### Exercise brief
Below is a set of entries. Reproduce exactly the lines from the one containing "H�bergement Web" through the end, both included.

Extracted page text data:
::::::::::

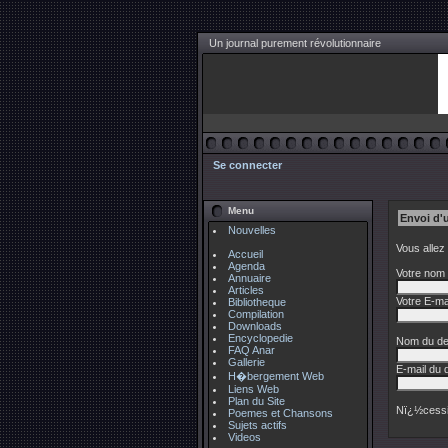
Un journal purement révolutionnaire
Se connecter
Menu
Envoi d'
Nouvelles
Vous allez
Accueil
Agenda
Votre nom 
Annuaire
Articles
Votre E-mai
Bibliotheque
Compilation
Downloads
Encyclopedie
Nom du des
FAQ Anar
Gallerie
E-mail du d
H�bergement Web
Liens Web
Plan du Site
Nï¿½cessi
Poemes et Chansons
Sujets actifs
Videos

::::::::::

### Response box
H�bergement Web
Liens Web
Plan du Site
Nï¿½cessi
Poemes et Chansons
Sujets actifs
Videos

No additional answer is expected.